Objective: As a contributor whose PR was rejected by the guard, I want the failure message to tell me exactly what regressed and how to fix it, so that I can either translate the offending content or — when intentional — update the baseline through normal review.

Acceptance Criteria

  1. If the locale-catalogue check fails, the i18n CI Guard shall print, for each offending entry: the dotted catalogue key, the line number in locales/en.json, and a truncated snippet of the value.
  2. If the regression check fails, the i18n CI Guard shall print, for each regressed scoped path: the path name, the baseline count, the current count, and the delta.
  3. If the regression check fails, the i18n CI Guard shall print the exact shell command a contributor must run locally to refresh the baseline file so the PR can be re-reviewed against the new value.
  4. The i18n CI Guard shall print, on success, a one-line summary per check confirming the catalogue is CJK-clean and the per-path counts are at or below baseline.
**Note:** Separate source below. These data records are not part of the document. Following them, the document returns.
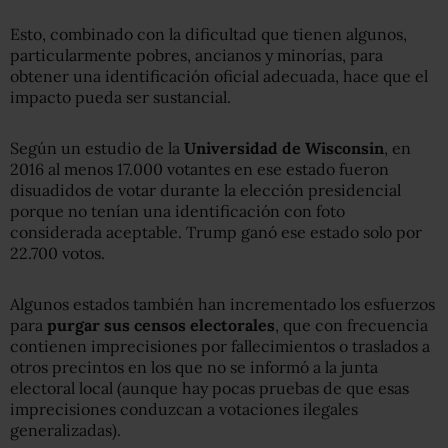
Esto, combinado con la dificultad que tienen algunos,
particularmente pobres, ancianos y minorías, para
obtener una identificación oficial adecuada, hace que el
impacto pueda ser sustancial.
Según un estudio de la
Universidad de Wisconsin
, en
2016 al menos 17.000 votantes en ese estado fueron
disuadidos de votar durante la elección presidencial
porque no tenían una identificación con foto
considerada aceptable. Trump ganó ese estado solo por
22.700 votos.
Algunos estados también han incrementado los esfuerzos
para
purgar sus
censos electorales
, que con frecuencia
contienen imprecisiones por fallecimientos o traslados a
otros precintos en los que no se informó a la junta
electoral local (aunque hay pocas pruebas de que esas
imprecisiones conduzcan a votaciones ilegales
generalizadas).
Requirement 4: Baseline file lifecycle

Objective: As a reviewer enforcing English support, I want the baseline to live in the repository as a small, human-readable file that only changes through code review, so that downward ratcheting is intentional and auditable.

Acceptance Criteria

  1. The i18n CI Guard shall store the baseline as a single committed file under .kiro/specs/i18n-ci-guard/.
  2. The baseline file shall record one count per scoped path, in a stable, diff-friendly text format (no JSON line shuffling, no trailing whitespace).
  3. When the guard script is invoked with an explicit "refresh baseline" subcommand or flag, the i18n CI Guard shall overwrite the baseline file with the current per-path counts and exit with status zero.
  4. While no refresh flag is supplied, the i18n CI Guard shall never modify the baseline file.
  5. If the baseline file is missing at check time, the i18n CI Guard shall exit with a non-zero status and instruct the contributor to refresh it.
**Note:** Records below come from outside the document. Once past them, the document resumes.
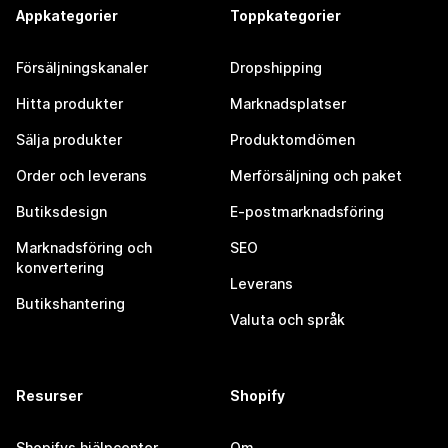
Appkategorier
Toppkategorier
Försäljningskanaler
Dropshipping
Hitta produkter
Marknadsplatser
Sälja produkter
Produktomdömen
Order och leverans
Merförsäljning och paket
Butiksdesign
E-postmarknadsföring
Marknadsföring och
SEO
konvertering
Leverans
Butikshantering
Valuta och språk
Resurser
Shopify
Shopifys hjälpcenter
Om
Requirement 5: GitHub Actions PR integration

Objective: As a project maintainer, I want every pull request targeting main to be gated by the guard, so that no merge silently regresses the English-only state of the catalogue or codebase.

Acceptance Criteria

  1. The i18n CI Guard workflow shall trigger on every pull_request event whose base ref is main.
  2. While the workflow runs, the i18n CI Guard shall check out the PR head commit with full history sufficient for git grep to scan tracked files.
  3. When the guard script exits with non-zero status, the workflow shall fail and surface the script's standard output and standard error in the GitHub Actions log.
  4. When the guard script exits with status zero, the workflow shall pass.
  5. The workflow shall use only Python from the standard actions/setup-python distribution and tools already available on the GitHub-hosted ubuntu-latest runner (bash, git); it shall not install third-party Python packages.
  6. The workflow shall complete within sixty seconds of wall-clock time on a clean ubuntu-latest runner.

Requirement 6: Local reproducibility

Objective: As a developer preparing a PR, I want to run the same guard locally before pushing, so that I can catch regressions before CI does.

Acceptance Criteria

  1. When the guard script is invoked from a developer machine that has Python 3.11 or newer and git available, the i18n CI Guard shall produce the same pass/fail result and the same per-path counts that it would produce in CI for the same working tree.
  2. The i18n CI Guard shall expose a single, stable invocation entry point (a script under scripts/ci/) documented in the spec's design and README touchpoints.
  3. The i18n CI Guard shall require zero environment variables or secrets to run locally.